BEGIN Entries supplied
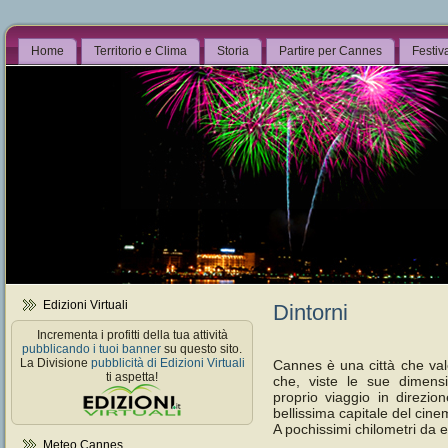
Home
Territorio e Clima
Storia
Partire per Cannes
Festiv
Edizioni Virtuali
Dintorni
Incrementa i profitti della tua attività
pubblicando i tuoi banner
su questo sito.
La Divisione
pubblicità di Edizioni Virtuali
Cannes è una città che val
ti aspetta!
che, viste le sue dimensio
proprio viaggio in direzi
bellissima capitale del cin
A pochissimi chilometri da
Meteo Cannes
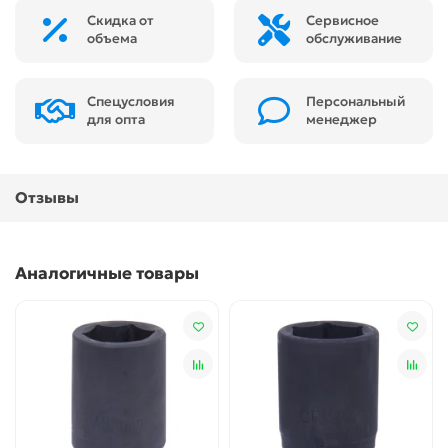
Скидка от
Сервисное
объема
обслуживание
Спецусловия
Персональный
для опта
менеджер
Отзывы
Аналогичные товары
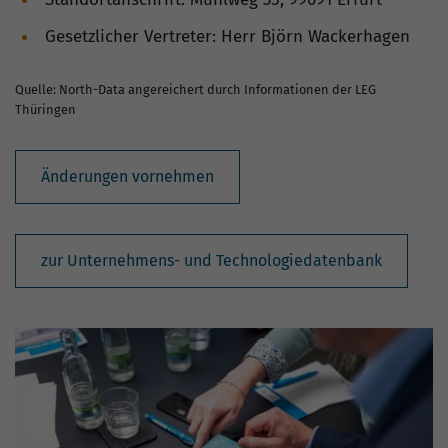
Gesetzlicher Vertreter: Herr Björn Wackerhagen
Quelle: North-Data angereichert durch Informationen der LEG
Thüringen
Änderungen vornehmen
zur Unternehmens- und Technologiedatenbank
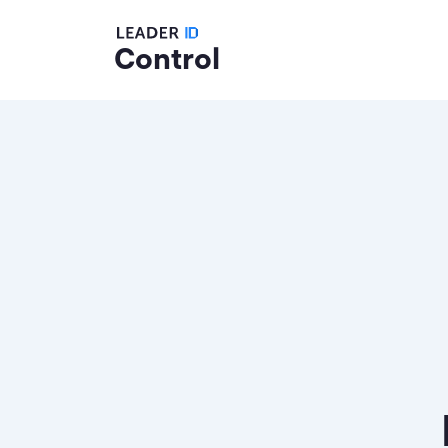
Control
END Entries supplied
» Prompt: Copy all lines from the entries that contain the word "Cannes".

» Result for this exercise:
Partire per Cannes
Cannes è una città che val
Meteo Cannes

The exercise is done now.